Saved entries
+---+

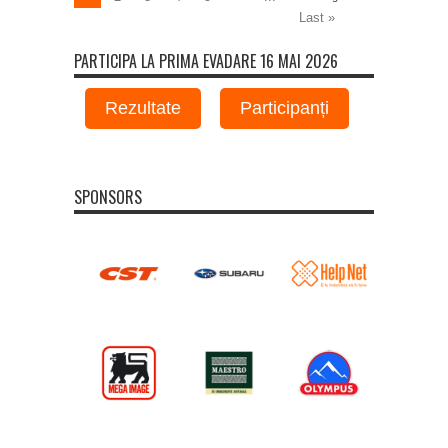
Last »
PARTICIPA LA PRIMA EVADARE 16 MAI 2026
Rezultate
Participanți
SPONSORS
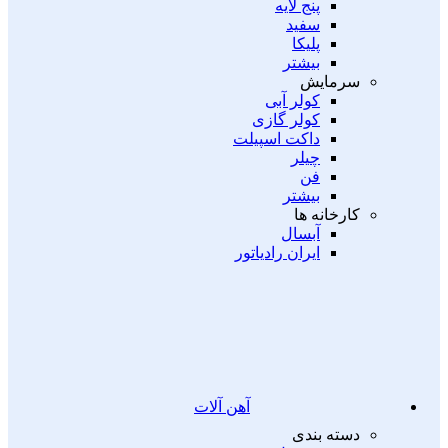
پنج لایه
سفید
پلیکا
بیشتر
سرمایش
کولر آبی
کولر گازی
داکت اسپیلت
چیلر
فن
بیشتر
کارخانه ها
آبسال
ایران رادیاتور
آهن آلات
دسته بندی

+---+

All preceding records should be duplicated verbatim, images excepted.

--- TASK ANSWER ---
Last »
PARTICIPA LA PRIMA EVADARE 16 MAI 2026
Rezultate
Participanți
SPONSORS
پنج لایه
سفید
پلیکا
بیشتر
سرمایش
کولر آبی
کولر گازی
داکت اسپیلت
چیلر
فن
بیشتر
کارخانه ها
آبسال
ایران رادیاتور
آهن آلات
دسته بندی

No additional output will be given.